Lessons are highly recommended before you venture out on any slope, and all resorts in our region offer them. Aside from turning and stopping, you’ll also learn how to use ski lifts safely. 

“If we have a true never-ever, then we start with getting to know the equipment, then we move onto body mechanics and how our body can influence the snowboard or skis. Then we start sliding!” says Pierce Byrd, director of Wintergreen’s Snowsports School. “Once our students find balance while sliding, we start to turn our equipment to a stop. Teaching stopping is very important and necessary to ski or ride safely on the slopes.” 

According to Massanutten Resort’s “Beginner’s Snow Sports Guide,” when skiing/snowboarding you should wear: 

  • one pair of warm socks 
  • water-repellent ski pants, jacket and gloves 
  • thermal underwear and warm layers underneath (avoid cotton) 
  • winter hat 
  • goggles 
  • helmet 
  • lip balm/sunscreen 

Most ski resorts in our region can typically stay open through March, with the help of snowmaking capabilities. “In the Southeast, we have a winter-window from December to March for the best ski conditions,” Byrd said. 

Ice skating
Just down the mountain from Liberty Mountain Snowflex Centre is another local winter sport spot — Liberty University’s LaHaye Ice Center. Instructor Hannah Pulley says you can learn how to ice skate at any age: “All you need is your confidence and a pair of skates!” she says. 

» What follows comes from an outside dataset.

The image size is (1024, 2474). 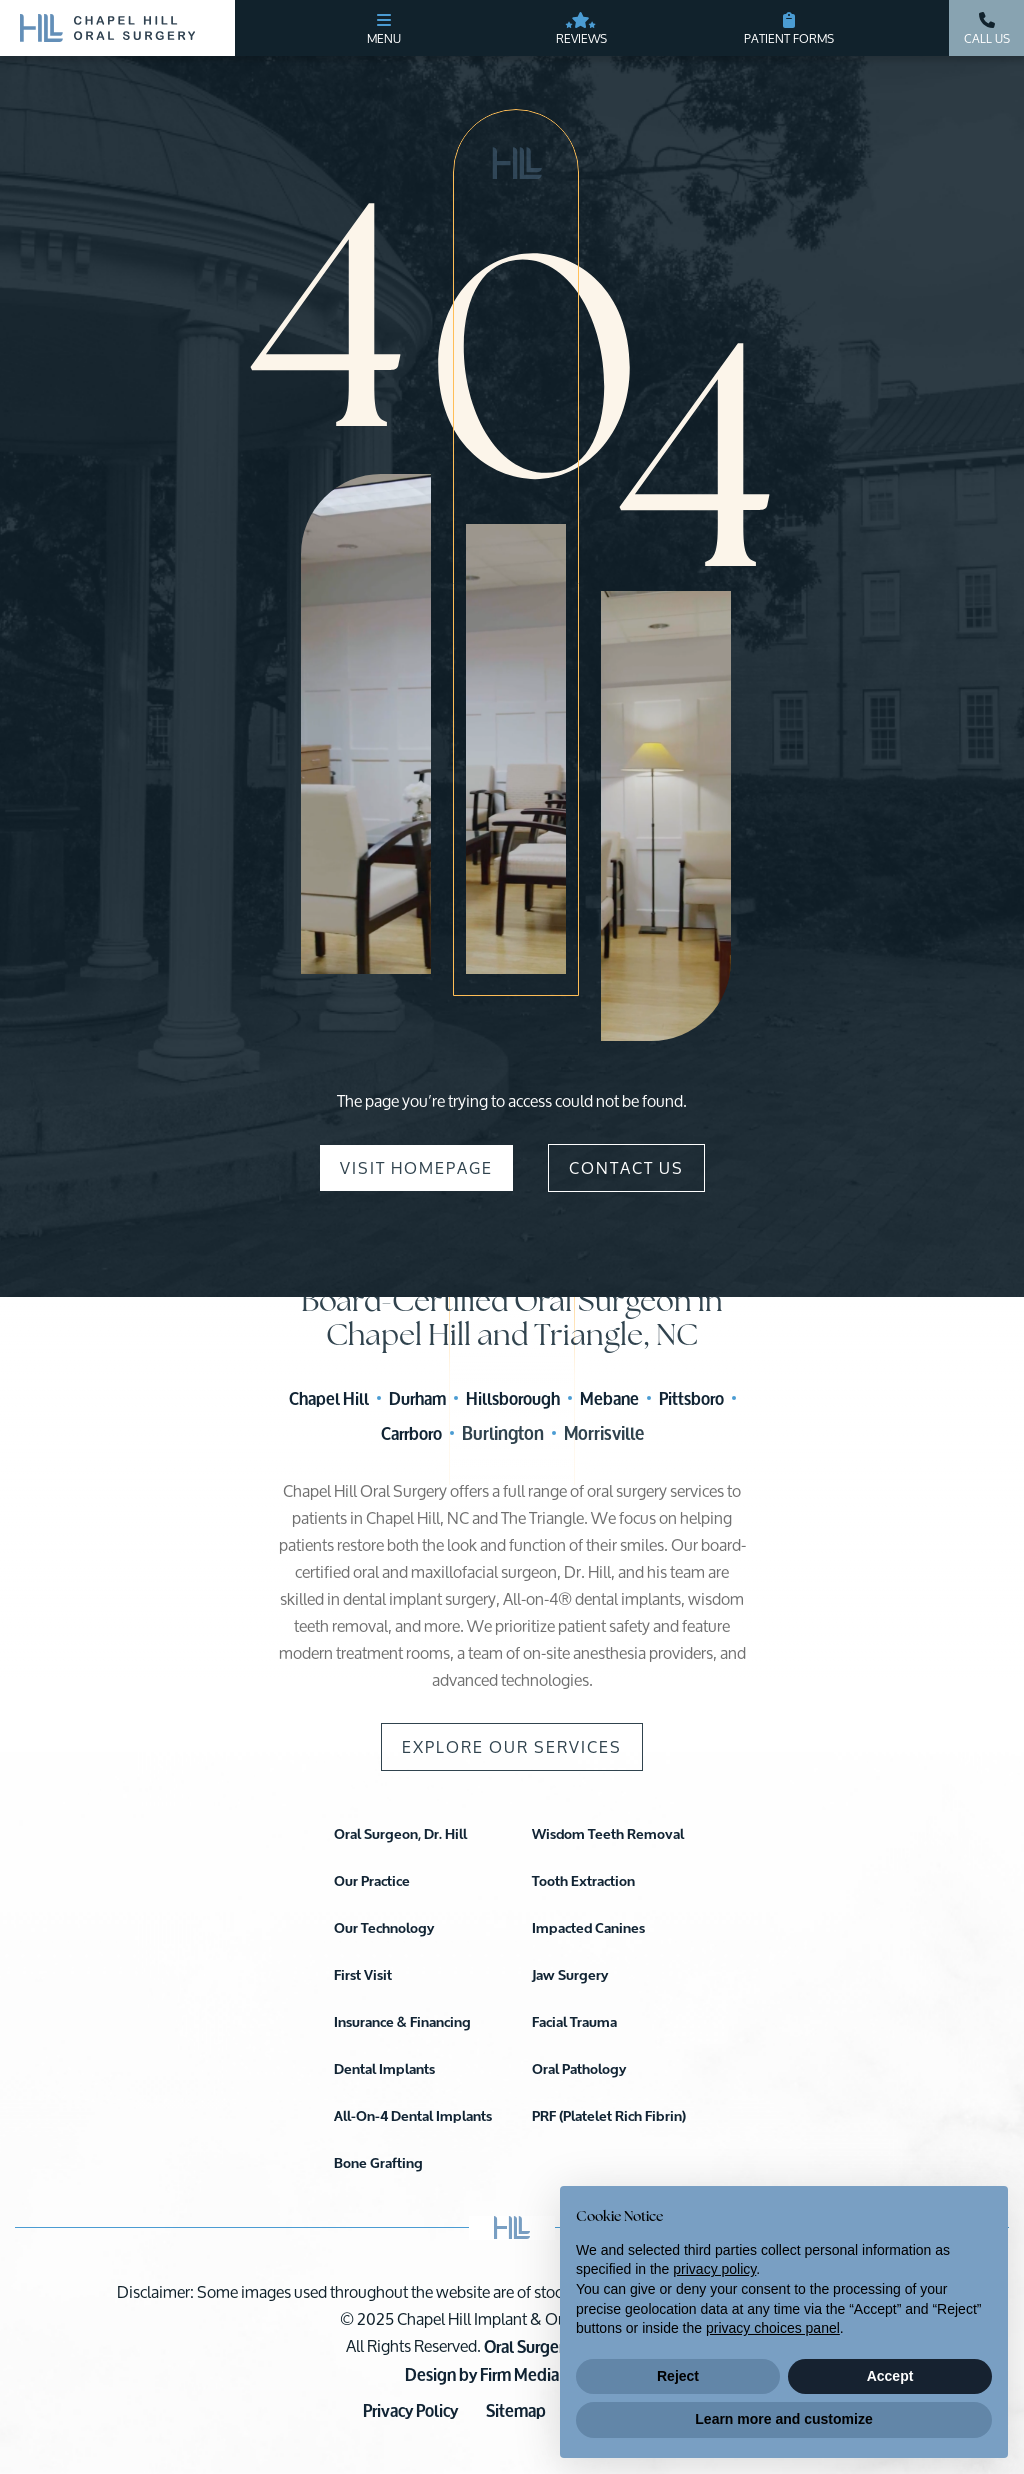 What do you see at coordinates (513, 1398) in the screenshot?
I see `Hillsborough` at bounding box center [513, 1398].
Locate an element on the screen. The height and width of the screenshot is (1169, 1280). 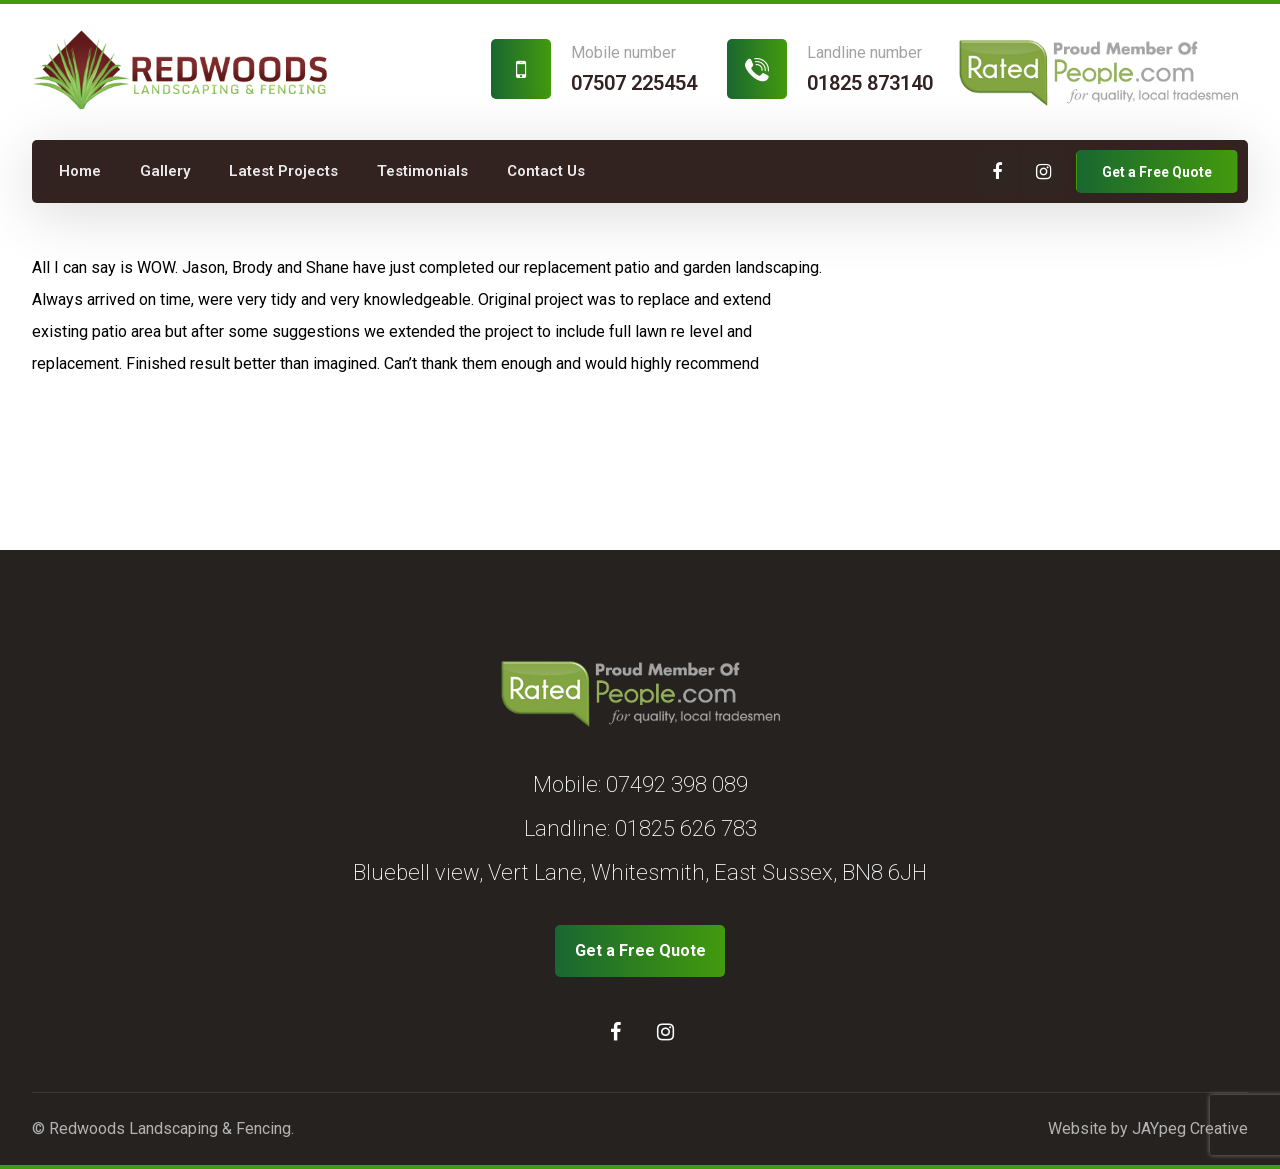 07492 398 089 is located at coordinates (677, 784).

Pulley and other members from the LU synchronized and figure skating teams coach classes for adults 18+ through the Learn To Skate (LTS) program. 

“You will learn how to fall safely, stand up appropriately and understand how to maneuver your feet around the ice rink,” Pulley says. 

An eight-week LTS session is $90 a person and includes your skate rental. The spring classes are underway but check their website for the next session. 

When coming out to the ice rink, Pulley recommends wearing long pants, a long-sleeve shirt, jacket, gloves and long socks. She also says a helmet (something you would wear bike riding) is a good idea for new skaters.